### THE TASK
For this task, output every entry below exactly and omit the pictures.

### RECORDED INFORMATION
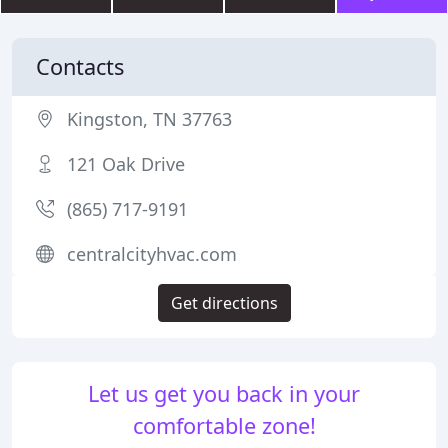
Contacts
Kingston, TN 37763
121 Oak Drive
(865) 717-9191
centralcityhvac.com
Get directions
Let us get you back in your
comfortable zone!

### EXPECTED ANSWER
Contacts
Kingston, TN 37763
121 Oak Drive
(865) 717-9191
centralcityhvac.com
Get directions
Let us get you back in your
comfortable zone!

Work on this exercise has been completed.